═════ Record set ═════

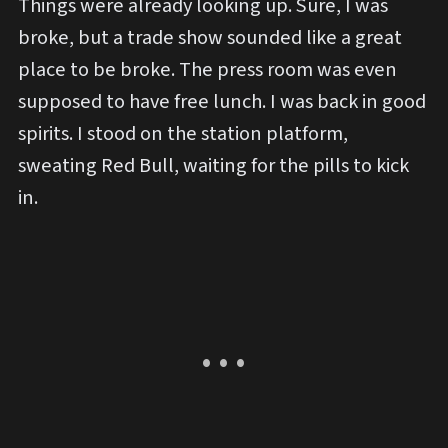
Things were already looking up. Sure, I was
broke, but a trade show sounded like a great
place to be broke. The press room was even
supposed to have free lunch. I was back in good
spirits. I stood on the station platform,
sweating Red Bull, waiting for the pills to kick
in.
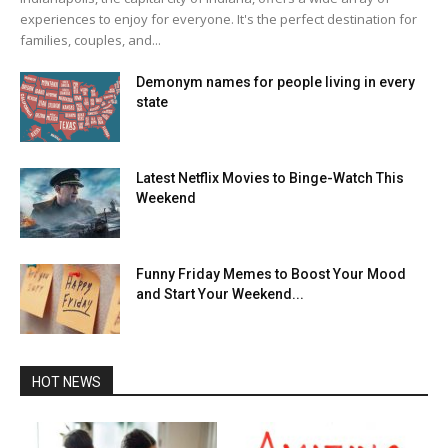
experiences to enjoy for everyone. It's the perfect destination for
families, couples, and...
Demonym names for people living in every
state
Latest Netflix Movies to Binge-Watch This
Weekend
Funny Friday Memes to Boost Your Mood
and Start Your Weekend...
HOT NEWS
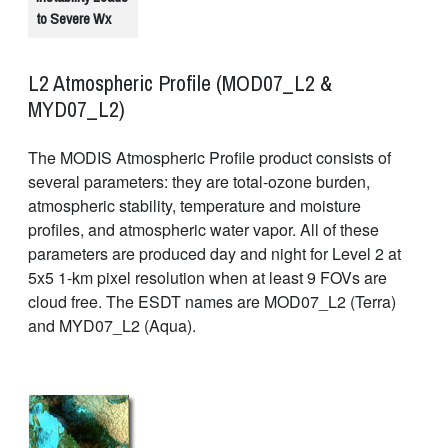
to Severe Wx
L2 Atmospheric Profile (MOD07_L2 &
MYD07_L2)
The MODIS Atmospheric Profile product consists of
several parameters: they are total-ozone burden,
atmospheric stability, temperature and moisture
profiles, and atmospheric water vapor. All of these
parameters are produced day and night for Level 2 at
5x5 1-km pixel resolution when at least 9 FOVs are
cloud free. The ESDT names are MOD07_L2 (Terra)
and MYD07_L2 (Aqua).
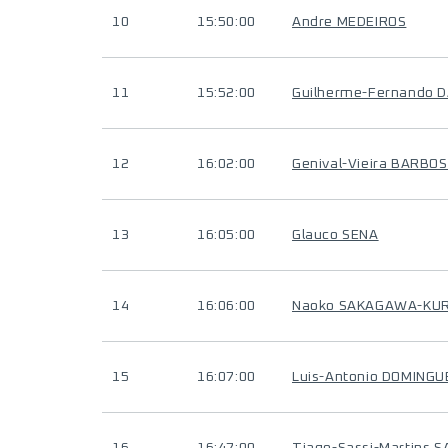
10
15:50:00
Andre MEDEIROS
11
15:52:00
Guilherme-Fernando D
12
16:02:00
Genival-Vieira BARBO
13
16:05:00
Glauco SENA
14
16:06:00
Naoko SAKAGAWA-KU
15
16:07:00
Luis-Antonio DOMING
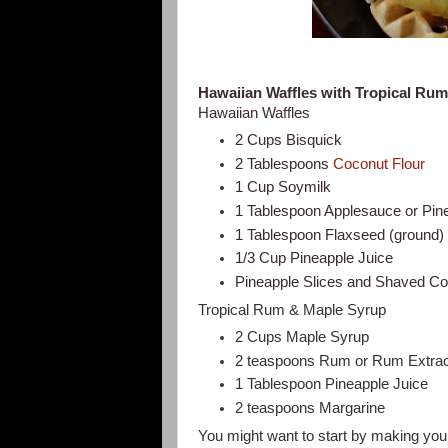
Hawaiian Waffles with Tropical Ru
Hawaiian Waffles
2 Cups Bisquick
2 Tablespoons
Coconut Flour
1 Cup Soymilk
1 Tablespoon Applesauce or Pin
1 Tablespoon Flaxseed (ground
1/3 Cup Pineapple Juice
Pineapple Slices and Shaved Coc
Tropical Rum & Maple Syrup
2 Cups Maple Syrup
2 teaspoons Rum or Rum Extrac
1 Tablespoon Pineapple Juice
2 teaspoons Margarine
You might want to start by making your 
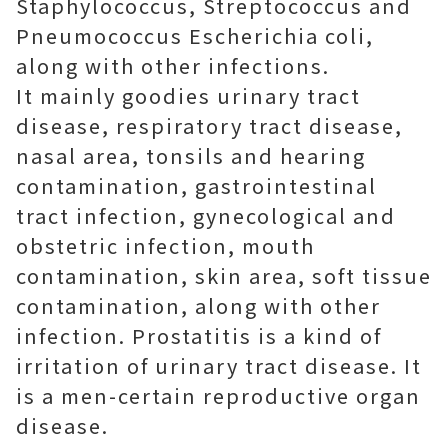
Staphylococcus, Streptococcus and
Pneumococcus Escherichia coli,
along with other infections.
It mainly goodies urinary tract
disease, respiratory tract disease,
nasal area, tonsils and hearing
contamination, gastrointestinal
tract infection, gynecological and
obstetric infection, mouth
contamination, skin area, soft tissue
contamination, along with other
infection. Prostatitis is a kind of
irritation of urinary tract disease. It
is a men-certain reproductive organ
disease.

═════

Brief
Review the entries above and return every line where "Hawaiian" appears.

Result of the task
Hawaiian Waffles with Tropical Ru
Hawaiian Waffles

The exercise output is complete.